The Editor or members of the Editorial Board may occasionally submit their own manuscripts for possible publication in the Journal. In these cases, the peer review process will be managed by alternative members of the Board and the submitting Editor/Board member will have no involvement in the decision-making process.
2.2 Authorship
All parties who have made a substantive contribution to the article should be listed as authors. Principal authorship, authorship order, and other publication credits should be based on the relative scientific or professional contributions of the individuals involved, regardless of their status. A student is usually listed as principal author on any multiple-authored publication that substantially derives from the student’s dissertation or thesis.
If the named authors for a manuscript change at any point between submission and acceptance , an Authorship Change Form must be completed and digitally signed by all authors (including any added or removed) . An addition of an author is only permitted following feedback raised during peer review. Completed forms can be uploaded at Revision Submission stage or emailed to the Journal Editorial Office contact (listed on the journal’s manuscript submission guidelines). All requests will be moderated by the Editor and/or Sage staff.
Important : Changes to the author by-line by adding or deleting authors are NOT permitted following acceptance of a paper .
Please note that AI chatbots, for example ChatGPT, should not be listed as authors. For more information see the policy on Use of ChatGPT and generative AI tools .
2.3 Acknowledgements
All contributors who do not meet the criteria for authorship should be listed in an Acknowledgements section. Examples of those who might be acknowledged include a person who provided purely technical help, or a department chair who provided only general support.

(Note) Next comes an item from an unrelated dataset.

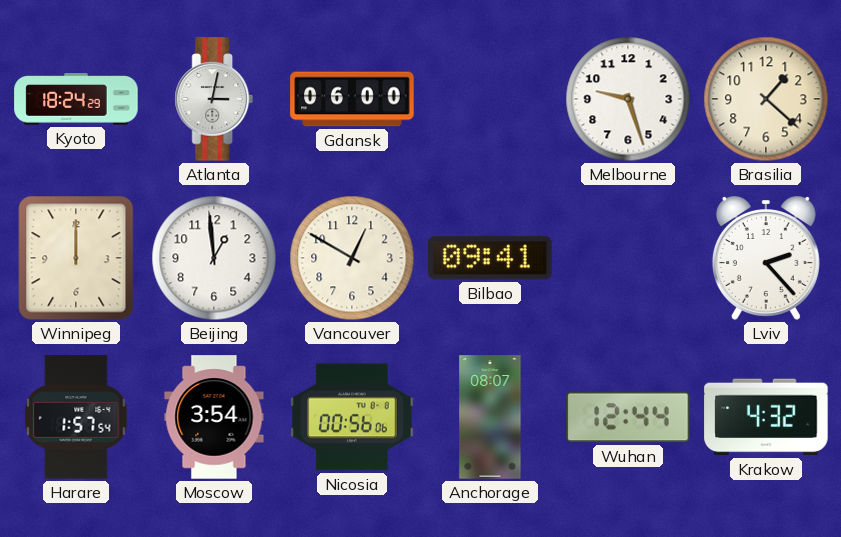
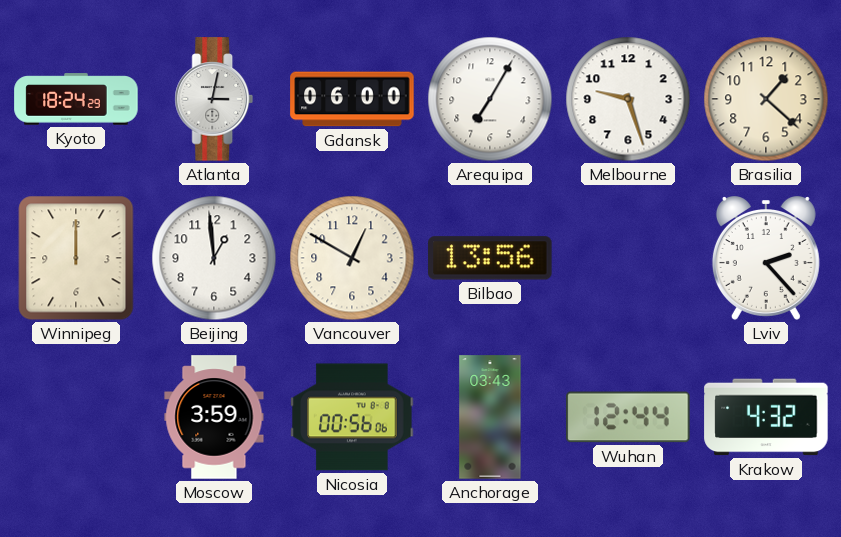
Arequipa: none -> 7:05
Bilbao: 09:41 -> 13:56
Harare: 1:57 -> none
Moscow: 3:54 -> 3:59
Anchorage: 08:07 -> 03:43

Please supply any personal acknowledgements separately to the main text to facilitate anonymous peer review.
2.3.1 Writing assistance Individuals who provided writing assistance, e.g. from a specialist communications company, do not qualify as authors and so should be included in the Acknowledgements section. Authors must disclose any writing assistance – including the individual’s name, company and level of input – and identify the entity that paid for this assistance. It is not necessary to disclose use of language polishing services.
2.4 Funding
Journal of Heritage Management requires all authors to acknowledge their funding in a consistent fashion under a separate heading. Please visit the Funding Acknowledgements page on the Sage Journal Author Gateway to confirm the format of the acknowledgment text in the event of funding, or state that: This research received no specific grant from any funding agency in the public, commercial, or not-for-profit sectors.
2.5 Declaration of conflicting interests
Journal of Heritage Management encourages authors to include a declaration of any conflicting interests and recommends you review the good practice guidelines on the Sage Journal Author Gateway
2.6 Research data
The journal is committed to facilitating openness, transparency and reproducibility of research, and has the following research data sharing policy. For more information, including FAQs please visit the Sage Research Data policy pages .
Subject to appropriate ethical and legal considerations, authors are encouraged to:
- share your research data in a relevant public data repository
- include a data availability statement linking to your data. If it is not possible to share your data, we encourage you to consider using the statement to explain why it cannot be shared.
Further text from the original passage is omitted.